▶ WHAT THIS TASK INVOLVES:
With the pictures left out, write out the records verbatim.

_ _ _ _ _

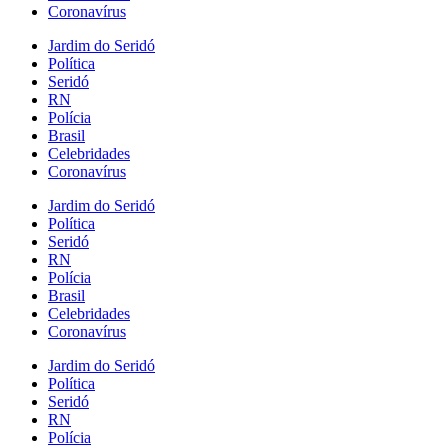
Coronavírus
Jardim do Seridó
Política
Seridó
RN
Polícia
Brasil
Celebridades
Coronavírus
Jardim do Seridó
Política
Seridó
RN
Polícia
Brasil
Celebridades
Coronavírus
Jardim do Seridó
Política
Seridó
RN
Polícia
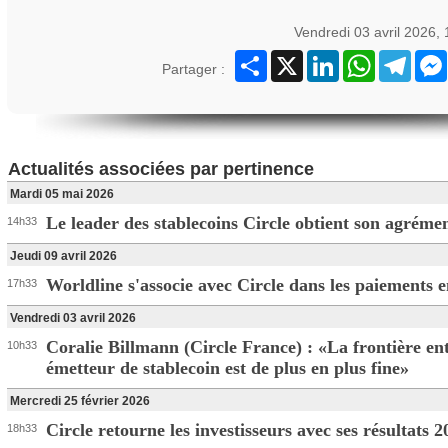
Vendredi 03 avril 2026,
Partager
X
LinkedIn
WhatsApp
Teleg
Partager :
Actualités associées par pertinence
Mardi 05 mai 2026
Le leader des stablecoins Circle obtient son agrém
14h33
Jeudi 09 avril 2026
Worldline s'associe avec Circle dans les paiements e
17h33
Vendredi 03 avril 2026
Coralie Billmann (Circle France) : «La frontière en
10h33
émetteur de stablecoin est de plus en plus fine»
Mercredi 25 février 2026
Circle retourne les investisseurs avec ses résultats 2
18h33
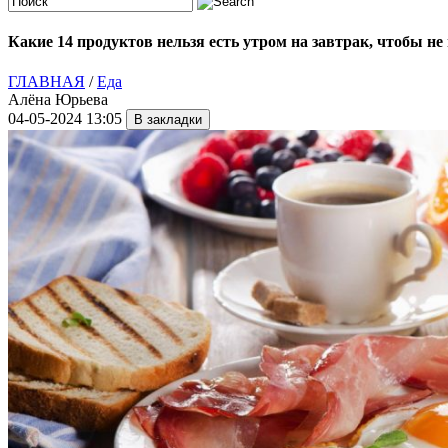
Какие 14 продуктов нельзя есть утром на завтрак, чтобы не
ГЛАВНАЯ
/
Еда
Алёна Юрьева
04-05-2024 13:05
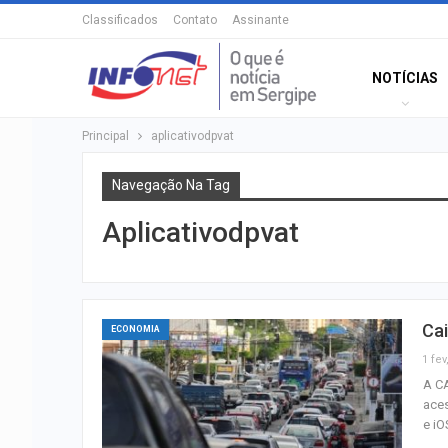
Classificados
Contato
Assinante
NOTÍCIAS
Principal
aplicativodpvat
Navegação Na Tag
Aplicativodpvat
Cai
ECONOMIA
1 fev
A CA
aces
e iO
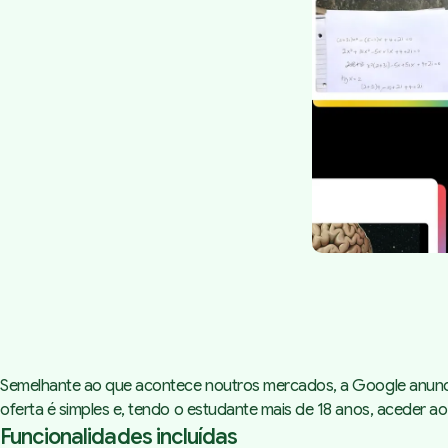
Semelhante ao que acontece noutros mercados,
a Google anun
oferta é simples e, tendo o estudante mais de 18 anos, aceder ao
Funcionalidades incluídas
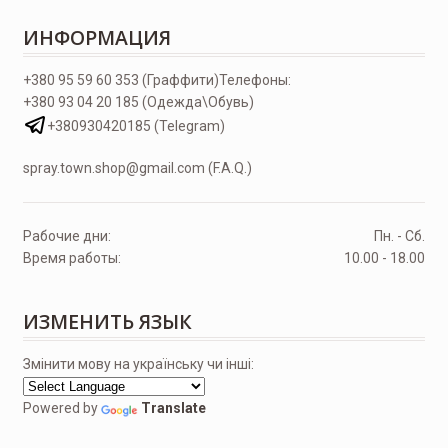
ИНФОРМАЦИЯ
+380 95 59 60 353 (Граффити)
Телефоны:
+380 93 04 20 185 (Одежда\Обувь)
+380930420185 (Telegram)
spray.town.shop@gmail.com (F.A.Q.)
Рабочие дни:
Пн. - Сб.
Время работы:
10.00 - 18.00
ИЗМЕНИТЬ ЯЗЫК
Змінити мову на українську чи інші:
Powered by
Translate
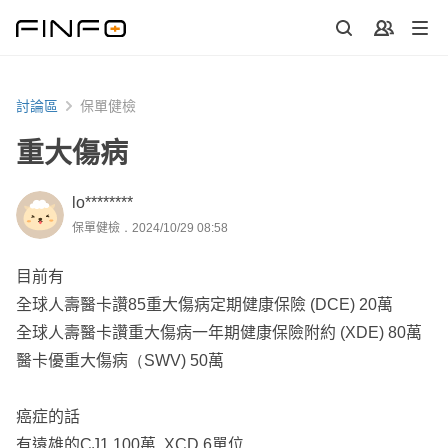
討論區
保單健檢
重大傷病
lo********
保單健檢．2024/10/29 08:58
目前有
全球人壽醫卡讚85重大傷病定期健康保險 (DCE) 20萬
全球人壽醫卡讚重大傷病一年期健康保險附約 (XDE) 80萬
醫卡優重大傷病（SWV) 50萬
癌症的話
有遠雄的CJ1 100萬 XCD 6單位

_ _ _ _ _

▶ PROBLEM SOLUTION:
Coronavírus
Jardim do Seridó
Política
Seridó
RN
Polícia
Brasil
Celebridades
Coronavírus
Jardim do Seridó
Política
Seridó
RN
Polícia
Brasil
Celebridades
Coronavírus
Jardim do Seridó
Política
Seridó
RN
Polícia
Vendredi 03 avril 2026,
Partager
X
LinkedIn
WhatsApp
Teleg
Partager :
Actualités associées par pertinence
Mardi 05 mai 2026
Le leader des stablecoins Circle obtient son agrém
14h33
Jeudi 09 avril 2026
Worldline s'associe avec Circle dans les paiements e
17h33
Vendredi 03 avril 2026
Coralie Billmann (Circle France) : «La frontière en
10h33
émetteur de stablecoin est de plus en plus fine»
Mercredi 25 février 2026
Circle retourne les investisseurs avec ses résultats 2
18h33
Какие 14 продуктов нельзя есть утром на завтрак, чтобы не
ГЛАВНАЯ
/
Еда
Алёна Юрьева
04-05-2024 13:05
Classificados
Contato
Assinante
NOTÍCIAS
Principal
aplicativodpvat
Navegação Na Tag
Aplicativodpvat
Cai
ECONOMIA
1 fev
A CA
aces
e iO
Semelhante ao que acontece noutros mercados,
a Google anun
oferta é simples e, tendo o estudante mais de 18 anos, aceder ao
Funcionalidades incluídas
ИНФОРМАЦИЯ
+380 95 59 60 353 (Граффити)
Телефоны:
+380 93 04 20 185 (Одежда\Обувь)
+380930420185 (Telegram)
spray.town.shop@gmail.com (F.A.Q.)
Рабочие дни:
Пн. - Сб.
Время работы:
10.00 - 18.00
ИЗМЕНИТЬ ЯЗЫК
Змінити мову на українську чи інші:
Powered by
Translate
討論區
保單健檢
重大傷病
lo********
保單健檢．2024/10/29 08:58
目前有
全球人壽醫卡讚85重大傷病定期健康保險 (DCE) 20萬
全球人壽醫卡讚重大傷病一年期健康保險附約 (XDE) 80萬
醫卡優重大傷病（SWV) 50萬
癌症的話
有遠雄的CJ1 100萬 XCD 6單位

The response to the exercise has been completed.